* [Data to process]:

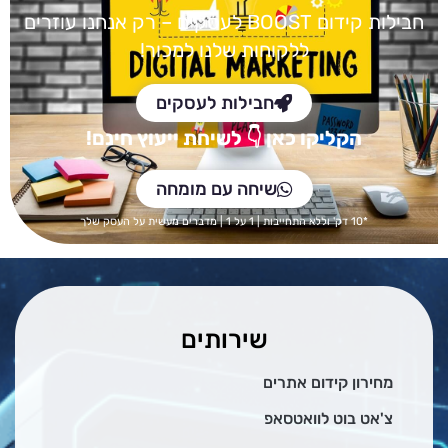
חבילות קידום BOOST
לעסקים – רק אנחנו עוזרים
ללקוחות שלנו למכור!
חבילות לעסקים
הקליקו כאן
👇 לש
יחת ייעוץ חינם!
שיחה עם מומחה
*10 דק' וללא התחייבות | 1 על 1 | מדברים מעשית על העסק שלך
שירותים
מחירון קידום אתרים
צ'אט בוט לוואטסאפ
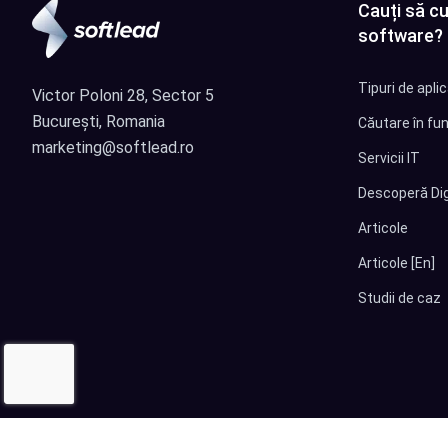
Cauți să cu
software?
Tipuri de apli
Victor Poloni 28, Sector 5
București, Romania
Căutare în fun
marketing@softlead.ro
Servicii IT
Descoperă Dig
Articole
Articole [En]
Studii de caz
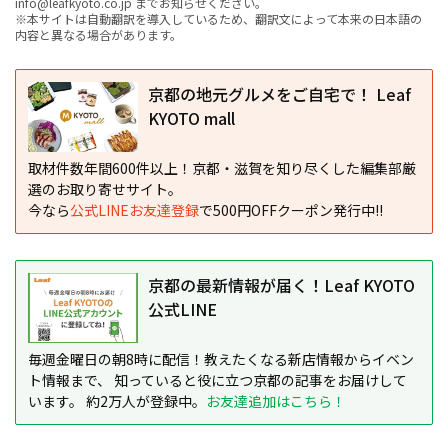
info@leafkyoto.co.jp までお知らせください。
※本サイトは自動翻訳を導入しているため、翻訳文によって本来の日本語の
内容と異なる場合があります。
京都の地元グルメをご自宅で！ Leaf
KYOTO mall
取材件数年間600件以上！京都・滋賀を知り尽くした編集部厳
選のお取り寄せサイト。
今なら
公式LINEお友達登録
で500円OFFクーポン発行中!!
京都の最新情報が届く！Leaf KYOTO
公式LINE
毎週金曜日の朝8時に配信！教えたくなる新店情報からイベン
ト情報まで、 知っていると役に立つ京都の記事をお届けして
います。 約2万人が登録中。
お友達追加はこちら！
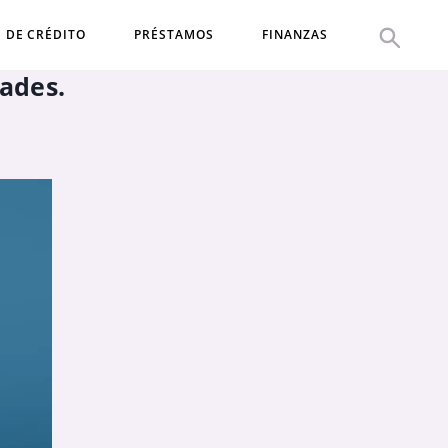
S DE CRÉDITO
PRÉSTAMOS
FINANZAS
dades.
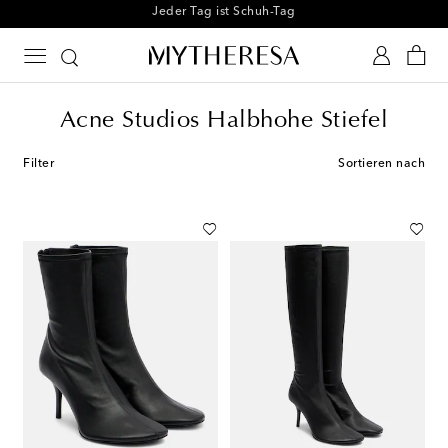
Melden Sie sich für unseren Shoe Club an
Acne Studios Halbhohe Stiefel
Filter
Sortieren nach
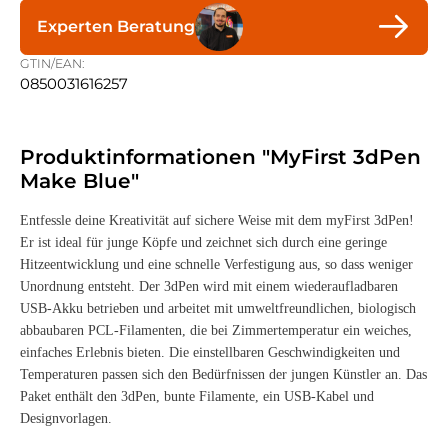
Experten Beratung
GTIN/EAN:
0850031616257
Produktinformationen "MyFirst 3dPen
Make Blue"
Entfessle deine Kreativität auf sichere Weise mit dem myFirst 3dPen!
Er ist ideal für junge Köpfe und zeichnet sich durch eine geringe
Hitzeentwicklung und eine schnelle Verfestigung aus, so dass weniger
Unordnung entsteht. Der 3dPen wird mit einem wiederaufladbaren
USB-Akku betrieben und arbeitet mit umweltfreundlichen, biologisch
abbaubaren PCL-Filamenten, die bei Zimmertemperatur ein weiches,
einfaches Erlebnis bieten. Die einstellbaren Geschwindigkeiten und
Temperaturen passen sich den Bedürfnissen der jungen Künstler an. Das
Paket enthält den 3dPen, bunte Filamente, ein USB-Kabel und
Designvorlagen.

* [Task details]: Look through the material above. Copy each line where the word "לעסקים" appears.

* [Answer space]:
לעסקים – רק אנחנו עוזרים
חבילות לעסקים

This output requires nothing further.